Well, we have three on the lower tier and three on the upper tier, and they divide where the fogey meets the road. None of the lower three are awful, though they all have aspects of awfulness. Chicago had a style and a sound that was considered original at the time -- jazz/rock -- but it was a sound that almost no one did well. Miles did, of course. Chicago blended the wimpy end of rock with the tame end of jazz, to no particular advantage. Does anybody really know what time they're going on for the next show? Does anybody really care? If anyone is interested in hearing what jazz/rock should have and could have become, amd you can find the album, check out Brute Force. Their only album was produced by Herbie Mann, and described by Downbeat as Pharaoh Saunders meets Sly and the Family Stone. The jazz was free and adventurous, the rock was gritty and groove-based. The great Stan Strickland was their tenor player.

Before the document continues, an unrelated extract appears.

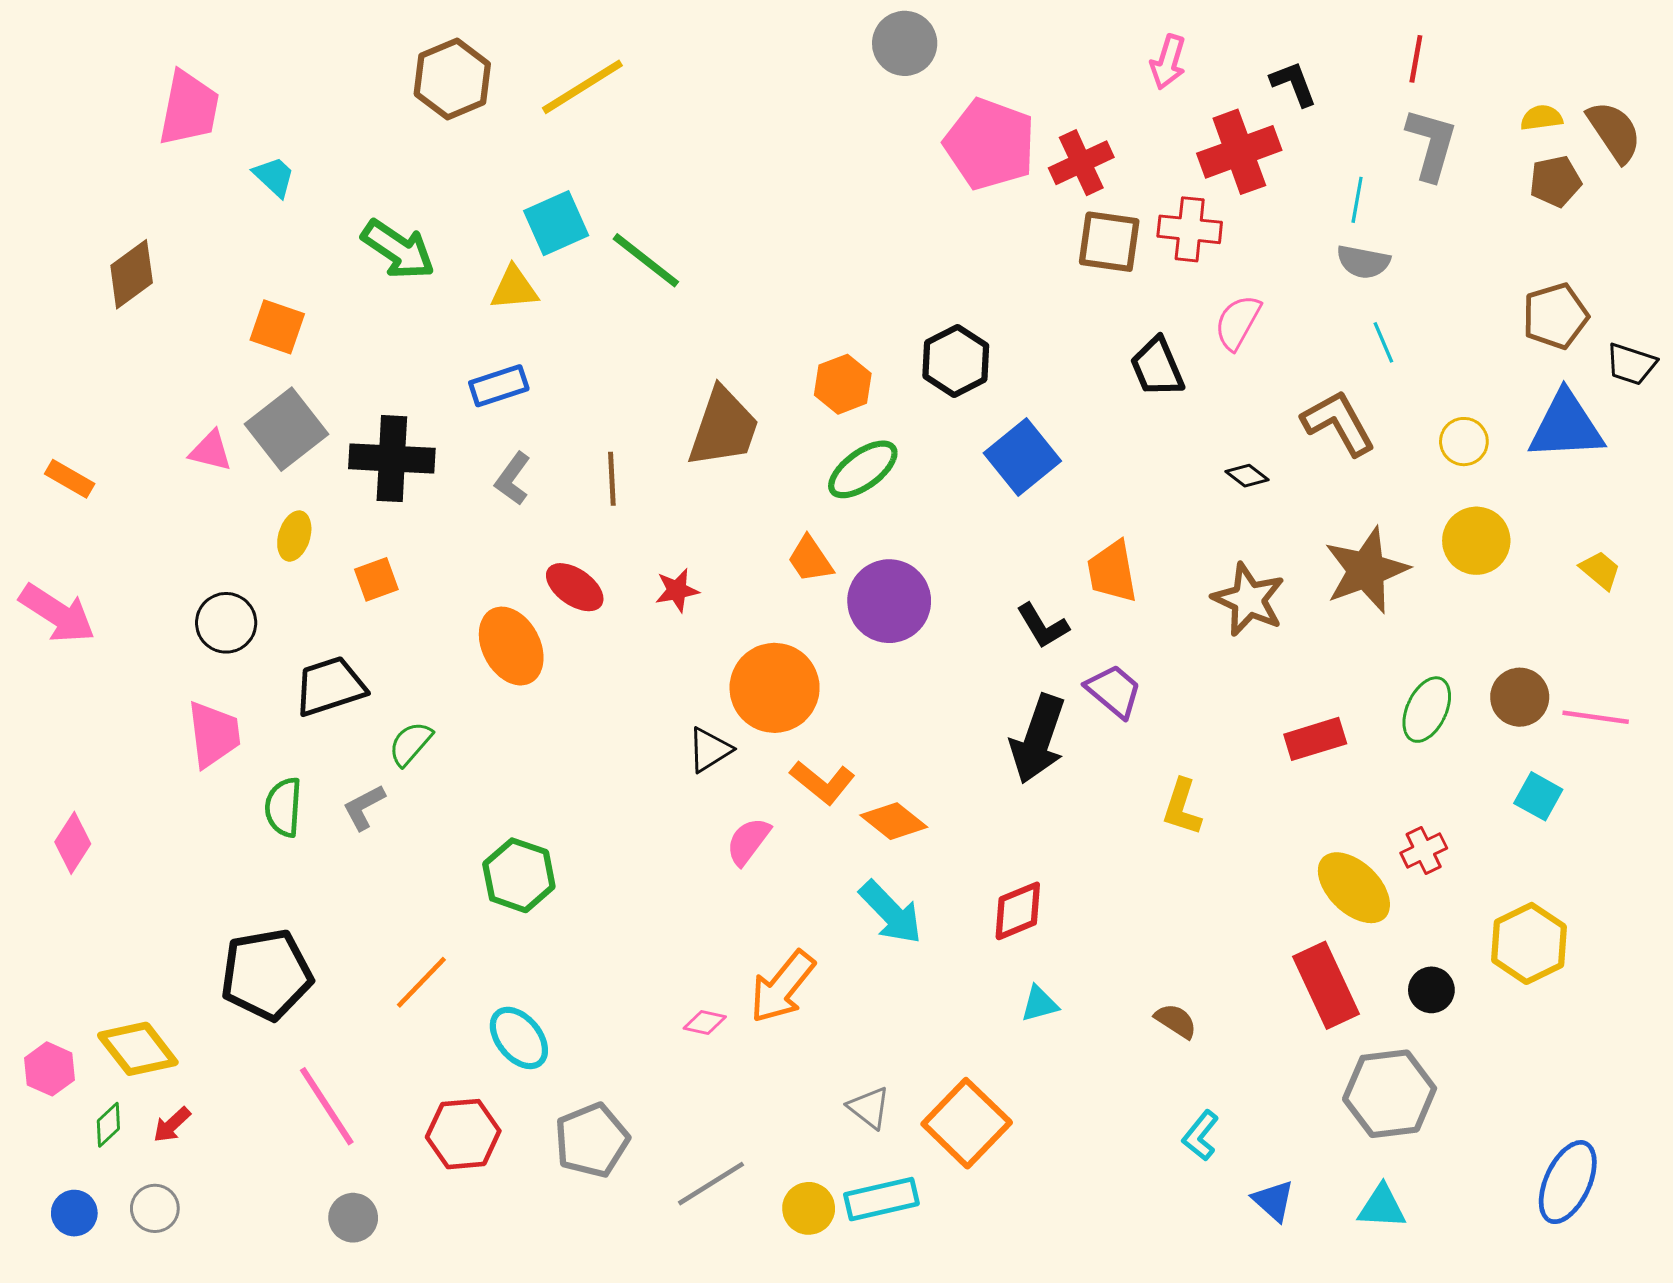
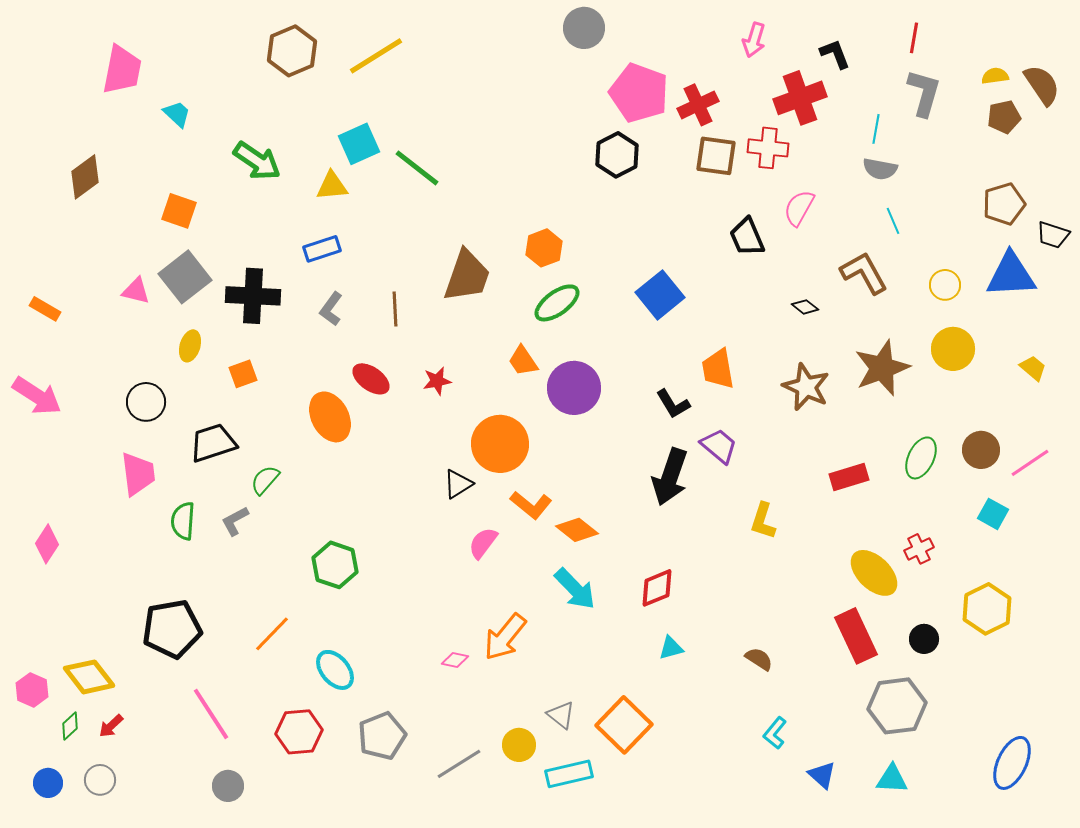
black hexagon: (956, 361) -> (617, 155), moved
pink line: (1596, 717) -> (1030, 463), turned -42
yellow circle: (809, 1208) -> (519, 745), moved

Debbie Gibson was awful, but she was young and cute, and she was actually the youngest female artist ever to reach number one with a song she wrote, produced and performed. Needless to say, she didn't do any of them well, but she did in time develop into a pretty solid professional, and it's hard not to have a certain modest affection for someone who could say of her early pop idol career, "You never get a chance to be that cheesy again."

Black Box were Euro-House, which is different from Euro-Disco in that...er...well...in that their records misdiagnosed a strange and near-fatal illness each week. They were awful in that they hired a supermodel to lip-synch their vocals on their videos, but otherwise they weren't bad.


OK, on to the good stuff. I'll do them chronologically, since choosing between them is so darn hard, and I'd rather put it off till the last minute.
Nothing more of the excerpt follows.